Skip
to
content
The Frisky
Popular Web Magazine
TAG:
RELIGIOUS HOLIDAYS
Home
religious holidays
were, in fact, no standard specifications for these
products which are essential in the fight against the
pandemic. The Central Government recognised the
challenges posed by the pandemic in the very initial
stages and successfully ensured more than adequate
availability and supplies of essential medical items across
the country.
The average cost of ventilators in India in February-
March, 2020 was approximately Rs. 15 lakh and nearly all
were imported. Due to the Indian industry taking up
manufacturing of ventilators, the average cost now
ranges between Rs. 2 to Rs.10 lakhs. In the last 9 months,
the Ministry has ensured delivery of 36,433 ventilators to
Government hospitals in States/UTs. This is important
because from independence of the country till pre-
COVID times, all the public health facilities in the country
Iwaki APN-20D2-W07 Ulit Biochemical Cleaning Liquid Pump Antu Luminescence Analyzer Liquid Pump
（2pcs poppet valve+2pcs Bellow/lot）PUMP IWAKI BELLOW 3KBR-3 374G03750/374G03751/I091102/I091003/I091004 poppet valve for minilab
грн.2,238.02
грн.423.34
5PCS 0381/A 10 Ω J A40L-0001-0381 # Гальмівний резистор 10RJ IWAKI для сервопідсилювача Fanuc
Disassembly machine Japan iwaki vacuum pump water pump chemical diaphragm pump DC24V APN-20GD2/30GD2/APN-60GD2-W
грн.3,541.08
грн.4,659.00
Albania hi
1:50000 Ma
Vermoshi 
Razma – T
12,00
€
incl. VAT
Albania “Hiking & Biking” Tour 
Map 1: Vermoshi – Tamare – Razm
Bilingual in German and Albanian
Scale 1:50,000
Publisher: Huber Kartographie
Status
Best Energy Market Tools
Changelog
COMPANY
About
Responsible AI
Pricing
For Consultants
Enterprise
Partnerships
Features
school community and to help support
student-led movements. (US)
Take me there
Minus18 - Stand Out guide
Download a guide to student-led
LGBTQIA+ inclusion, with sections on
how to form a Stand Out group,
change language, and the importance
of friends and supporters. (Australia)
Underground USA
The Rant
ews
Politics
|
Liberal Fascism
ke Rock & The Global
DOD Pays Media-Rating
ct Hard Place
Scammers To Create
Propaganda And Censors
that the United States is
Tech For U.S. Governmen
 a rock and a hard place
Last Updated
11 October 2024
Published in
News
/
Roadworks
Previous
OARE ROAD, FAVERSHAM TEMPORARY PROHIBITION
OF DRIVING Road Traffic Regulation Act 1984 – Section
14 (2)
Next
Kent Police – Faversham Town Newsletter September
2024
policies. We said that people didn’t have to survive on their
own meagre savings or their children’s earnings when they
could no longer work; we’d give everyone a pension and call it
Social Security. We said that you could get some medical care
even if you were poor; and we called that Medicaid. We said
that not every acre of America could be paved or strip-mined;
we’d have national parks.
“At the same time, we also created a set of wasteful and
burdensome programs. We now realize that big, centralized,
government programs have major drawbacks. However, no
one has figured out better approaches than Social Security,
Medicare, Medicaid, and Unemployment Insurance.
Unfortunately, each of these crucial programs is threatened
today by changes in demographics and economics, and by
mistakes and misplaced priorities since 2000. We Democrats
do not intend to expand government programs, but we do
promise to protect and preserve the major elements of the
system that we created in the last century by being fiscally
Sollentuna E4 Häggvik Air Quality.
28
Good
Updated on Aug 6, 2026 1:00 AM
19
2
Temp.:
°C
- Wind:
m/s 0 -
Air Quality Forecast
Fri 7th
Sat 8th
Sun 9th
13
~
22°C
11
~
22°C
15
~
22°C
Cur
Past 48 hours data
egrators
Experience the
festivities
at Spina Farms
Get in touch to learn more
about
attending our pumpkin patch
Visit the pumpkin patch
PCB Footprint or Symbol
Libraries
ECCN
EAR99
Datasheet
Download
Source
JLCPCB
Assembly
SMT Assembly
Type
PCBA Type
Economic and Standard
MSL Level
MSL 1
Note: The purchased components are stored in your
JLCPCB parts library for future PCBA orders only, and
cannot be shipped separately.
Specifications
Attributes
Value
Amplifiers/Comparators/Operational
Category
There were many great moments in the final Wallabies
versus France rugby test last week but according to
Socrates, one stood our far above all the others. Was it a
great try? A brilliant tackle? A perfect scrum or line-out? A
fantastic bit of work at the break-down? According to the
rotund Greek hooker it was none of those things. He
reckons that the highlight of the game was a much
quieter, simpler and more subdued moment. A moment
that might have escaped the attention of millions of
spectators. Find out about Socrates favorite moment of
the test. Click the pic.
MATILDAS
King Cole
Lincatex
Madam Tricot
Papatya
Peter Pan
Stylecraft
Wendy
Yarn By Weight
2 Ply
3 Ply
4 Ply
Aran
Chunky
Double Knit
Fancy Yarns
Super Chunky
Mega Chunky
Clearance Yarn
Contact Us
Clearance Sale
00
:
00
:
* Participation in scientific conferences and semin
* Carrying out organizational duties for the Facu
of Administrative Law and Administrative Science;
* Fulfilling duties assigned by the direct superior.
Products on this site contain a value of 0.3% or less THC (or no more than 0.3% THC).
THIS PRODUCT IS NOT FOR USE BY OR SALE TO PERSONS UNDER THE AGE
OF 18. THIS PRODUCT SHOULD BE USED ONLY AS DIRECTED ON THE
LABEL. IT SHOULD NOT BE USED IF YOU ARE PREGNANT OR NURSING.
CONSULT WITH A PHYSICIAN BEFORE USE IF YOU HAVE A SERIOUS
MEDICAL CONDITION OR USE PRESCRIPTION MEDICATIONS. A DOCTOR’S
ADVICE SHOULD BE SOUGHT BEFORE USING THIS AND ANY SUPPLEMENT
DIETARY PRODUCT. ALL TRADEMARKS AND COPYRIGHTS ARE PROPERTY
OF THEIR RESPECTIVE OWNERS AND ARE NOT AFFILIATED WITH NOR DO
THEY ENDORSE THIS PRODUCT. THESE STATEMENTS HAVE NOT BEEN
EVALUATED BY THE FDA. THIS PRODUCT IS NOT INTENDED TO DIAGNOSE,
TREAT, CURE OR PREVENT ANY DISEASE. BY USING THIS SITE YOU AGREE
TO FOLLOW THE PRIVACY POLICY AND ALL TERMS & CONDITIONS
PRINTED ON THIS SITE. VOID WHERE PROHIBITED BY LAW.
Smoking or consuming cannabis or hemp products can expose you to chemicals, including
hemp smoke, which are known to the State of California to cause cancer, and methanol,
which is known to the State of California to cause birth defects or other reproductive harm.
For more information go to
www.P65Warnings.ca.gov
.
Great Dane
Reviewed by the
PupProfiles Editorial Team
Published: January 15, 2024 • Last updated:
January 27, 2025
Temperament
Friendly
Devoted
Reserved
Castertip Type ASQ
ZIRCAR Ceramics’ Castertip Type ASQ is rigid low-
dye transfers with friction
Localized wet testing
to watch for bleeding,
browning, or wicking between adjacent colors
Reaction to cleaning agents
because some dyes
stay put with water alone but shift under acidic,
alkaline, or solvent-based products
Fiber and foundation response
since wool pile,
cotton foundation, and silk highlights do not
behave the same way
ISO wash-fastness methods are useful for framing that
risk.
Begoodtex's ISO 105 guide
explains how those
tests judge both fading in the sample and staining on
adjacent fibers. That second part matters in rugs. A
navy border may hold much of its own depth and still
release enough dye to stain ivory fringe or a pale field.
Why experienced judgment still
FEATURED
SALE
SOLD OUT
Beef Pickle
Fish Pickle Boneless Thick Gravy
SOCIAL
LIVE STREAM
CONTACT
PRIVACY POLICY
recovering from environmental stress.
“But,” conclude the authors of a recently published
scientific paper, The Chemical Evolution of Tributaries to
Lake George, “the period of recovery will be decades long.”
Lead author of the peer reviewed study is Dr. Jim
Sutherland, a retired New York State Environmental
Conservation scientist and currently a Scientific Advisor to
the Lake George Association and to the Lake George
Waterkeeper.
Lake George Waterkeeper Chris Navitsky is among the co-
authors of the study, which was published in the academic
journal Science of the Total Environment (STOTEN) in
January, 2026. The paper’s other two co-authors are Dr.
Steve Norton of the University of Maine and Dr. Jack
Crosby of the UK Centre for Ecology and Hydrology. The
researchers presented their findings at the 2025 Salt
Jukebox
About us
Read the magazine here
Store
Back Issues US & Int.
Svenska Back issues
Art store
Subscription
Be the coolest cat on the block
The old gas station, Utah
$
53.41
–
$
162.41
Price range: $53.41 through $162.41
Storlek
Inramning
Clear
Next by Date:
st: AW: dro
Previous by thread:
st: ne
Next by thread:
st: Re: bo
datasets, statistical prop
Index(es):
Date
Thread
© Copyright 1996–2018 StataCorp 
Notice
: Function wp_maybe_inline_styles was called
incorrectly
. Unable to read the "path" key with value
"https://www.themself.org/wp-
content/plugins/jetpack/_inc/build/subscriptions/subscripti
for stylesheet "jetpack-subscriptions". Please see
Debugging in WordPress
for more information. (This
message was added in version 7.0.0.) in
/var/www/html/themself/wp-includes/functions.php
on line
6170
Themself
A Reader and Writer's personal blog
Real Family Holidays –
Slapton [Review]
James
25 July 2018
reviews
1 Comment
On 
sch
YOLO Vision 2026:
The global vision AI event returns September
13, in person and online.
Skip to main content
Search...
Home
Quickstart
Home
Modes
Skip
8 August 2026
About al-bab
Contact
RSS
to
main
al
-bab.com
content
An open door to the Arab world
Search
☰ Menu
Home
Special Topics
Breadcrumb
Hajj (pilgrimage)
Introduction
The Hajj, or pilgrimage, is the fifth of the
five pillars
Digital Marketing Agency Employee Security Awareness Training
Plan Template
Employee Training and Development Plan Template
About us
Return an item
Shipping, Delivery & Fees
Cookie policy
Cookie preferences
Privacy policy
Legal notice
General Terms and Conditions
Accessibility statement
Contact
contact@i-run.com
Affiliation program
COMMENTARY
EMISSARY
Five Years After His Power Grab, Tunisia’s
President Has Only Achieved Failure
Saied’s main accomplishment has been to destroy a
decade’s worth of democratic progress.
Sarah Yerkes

- _PROBLEM REQUIREMENTS_
Of the entries above, repeat exactly the lines from the line with "Experience the" through the line with "JLCPCB parts library", both of them included.

- _TASK RESPONSE_
Experience the
festivities
at Spina Farms
Get in touch to learn more
about
attending our pumpkin patch
Visit the pumpkin patch
PCB Footprint or Symbol
Libraries
ECCN
EAR99
Datasheet
Download
Source
JLCPCB
Assembly
SMT Assembly
Type
PCBA Type
Economic and Standard
MSL Level
MSL 1
Note: The purchased components are stored in your
JLCPCB parts library for future PCBA orders only, and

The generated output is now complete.